You and I, dear reader, pay for these additional costs in price increases in our local supermarkets and at the petrol pump. In addition, we pay higher prices for fuel that is imported over longer distances than necessary. Unless overriding considerations regarding the quality or grade of crude oil and refined fuels dictate otherwise, all of these commodities should be imported from west Africa.

It is shocking that we need to import refined products following the curious closure of or lengthy repairs to existing refineries. Eskom’s demand for diesel has accentuated the problem that has seen three tankers in Cape Town and another three awaiting berths. But why are these cargoes brought from the Arabian Gulf when – from west African refineries – Durban is four to eight days shorter voyage time for tankers?

The country urgently needs another working refinery. With its open land and existing deep water tanker terminal, Saldanha is the ideal place for that refinery.

Ironically, the Transnet strike and its associated impact on harbour operations coincide with a three-day international maritime conference that began in Durban yesterday. The official opening happens today, with umpteen delegates being welcomed by the visionless minister of transport. On his watch, the railway system finally collapsed, while his watch has yielded absolutely nothing for the maritime industry that is so vital to the country’s economy.

The conference will focus on four themes of international maritime interest, including the inevitable green topics and the blue economy. However, perhaps one day, we shall see a conference at which scientists and economists will highlight the real environmental and financial impact of the thousands of wind turbines that are being manufactured, transported over thousands of nautical miles from China and elsewhere to many destinations, installed and maintained, processes for which specialised ships need to be built or existing ships modified.

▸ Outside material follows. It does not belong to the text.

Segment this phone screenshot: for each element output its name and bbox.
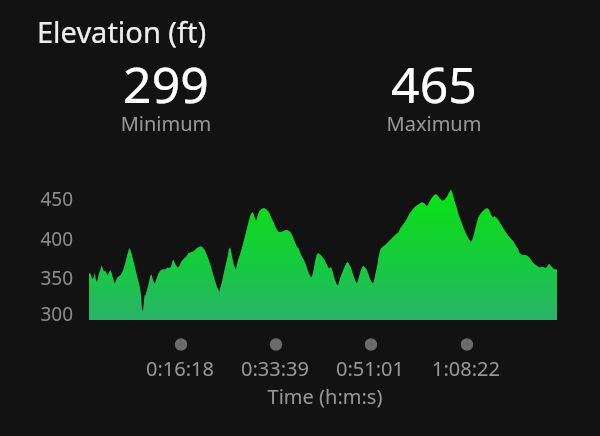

Perhaps a future conference programme will announce speakers who will provide the true financial costs and impact on employment of not prospecting for oil and gas off our coast, prohibited by that court ruling earlier this year. Forbidden from finding our own reserves of oil and gas, we shall continue to be exploited by OPEC and its associates who, as they recently demonstrated, hike the oil price at will.

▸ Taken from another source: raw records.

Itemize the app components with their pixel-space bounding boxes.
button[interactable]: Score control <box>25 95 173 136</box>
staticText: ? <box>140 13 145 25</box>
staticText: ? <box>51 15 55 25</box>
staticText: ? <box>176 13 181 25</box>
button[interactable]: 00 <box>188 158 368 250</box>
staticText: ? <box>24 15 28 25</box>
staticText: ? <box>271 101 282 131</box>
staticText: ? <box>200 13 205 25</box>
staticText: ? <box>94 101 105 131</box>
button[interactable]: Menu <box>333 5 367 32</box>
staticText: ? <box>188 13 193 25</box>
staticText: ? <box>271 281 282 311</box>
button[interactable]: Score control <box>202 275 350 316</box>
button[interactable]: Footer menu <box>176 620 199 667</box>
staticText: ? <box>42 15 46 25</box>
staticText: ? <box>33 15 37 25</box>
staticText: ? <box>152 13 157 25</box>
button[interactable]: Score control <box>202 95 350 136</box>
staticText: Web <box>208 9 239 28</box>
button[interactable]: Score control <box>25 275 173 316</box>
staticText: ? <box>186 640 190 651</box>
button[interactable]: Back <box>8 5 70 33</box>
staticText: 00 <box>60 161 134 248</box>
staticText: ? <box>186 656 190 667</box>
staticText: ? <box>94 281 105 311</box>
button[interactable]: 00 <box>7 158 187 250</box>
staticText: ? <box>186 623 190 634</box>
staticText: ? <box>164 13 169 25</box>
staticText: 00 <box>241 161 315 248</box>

And perhaps one day, we shall see a press release – we don’t need a conference for this one – that a cabotage system will be phased in for the shipment of all coastwise cargo, for the export of certain percentages of some minerals, and for oil imports.

And hopefully - dare I repeat it – another future press release may announce the construction of a large drydock in Cape Town.

Ingpen is a freelance journalist and the author of 10 maritime books.